Lets look at a path $\alpha$ in $(X,x_0)$, then:
$$\gamma_t^{-1}*(\phi_t\circ\alpha)*\gamma_t$$ will be (for fixed $t$) a path that starts at $y_0$, goes to $\phi_t(x_0)$, then goes through the loop $\phi_t\circ\alpha$ to end up at $\phi_t(x_0)$ again and then runs back to $y_0$.
This map is also continuous in $t$, so its actually a homotopy. Since for for any $t$ the path both starts and ends at $y_0$ it leaves the basepoint fix and is a homotopy of loops.
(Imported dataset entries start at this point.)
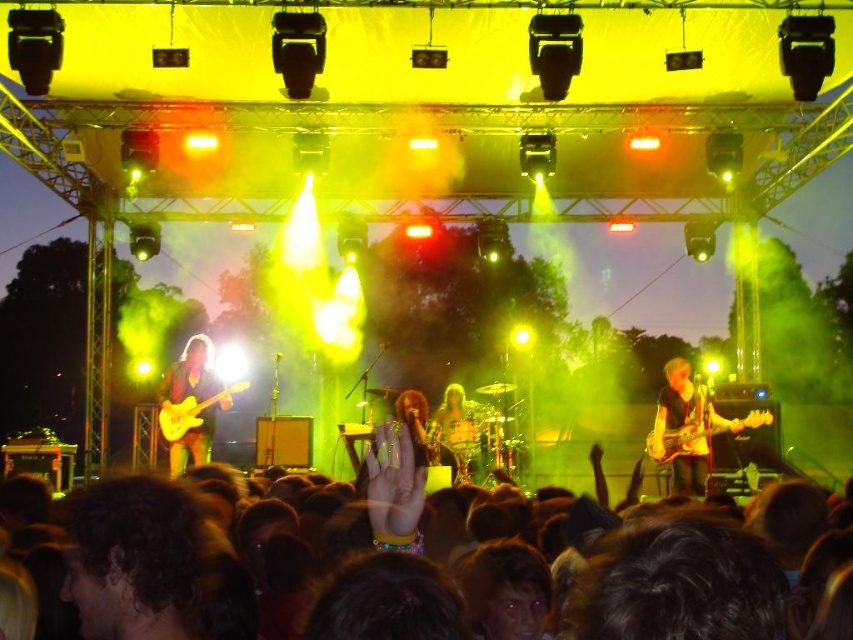 You are a photographer trying to capture the drummer who is singing. You notice the dark brown hair at lower center and the shiny gold guitar at left. Which object is closer to the camera based on their height?

The dark brown hair at lower center is shorter than the shiny gold guitar at left, so the shiny gold guitar at left is closer to the camera since it is taller.

You are a photographer standing at the front of the stage during the concert. You notice two points marked in the image. Which point, point [665,413] or point [685,440], is closer to your camera lens?

Point [665,413] is further to the camera than point [685,440], so point [685,440] is closer to the camera lens. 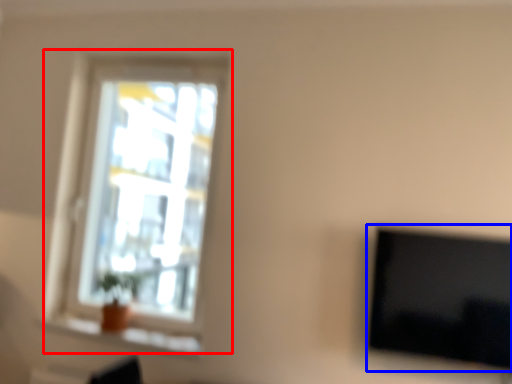 Question: Which object appears closest to the camera in this image, window (highlighted by a red box) or television (highlighted by a blue box)?

Choices:
 (A) window
 (B) television

Answer: (B)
Now this map is a homotopy between what loops? It is a homotopy between $$\gamma_0^{-1}*(\phi_0\circ\alpha)*\gamma_0\quad\text{ and }\quad \gamma_1^{-1}*(\phi_1\circ\alpha)*\gamma_1$$ so these two paths must have the same class in the fundamental group $\pi_1(Y,y_0)$. Note that $\gamma_0$ is the path that just stays at $x_0$, so the class of the first path is the same as $[\phi_1\circ\alpha ]=\pi_1(\phi_0)[\alpha]$. Note also that $\gamma_1$ starts at $y_0$ and ends at $y_0$, so its a loop. So the class of the second path is $[\gamma_1^{-1}]*\pi_1(\phi_1)[\alpha]*[\gamma_1]$.
If $\pi_1(Y,y_0)$ is commutative this second class is however the same as $\pi_1(\phi_1)[\alpha]$, so you get $\pi_1(\phi_0)=\pi_1(\phi_1)$ in this case.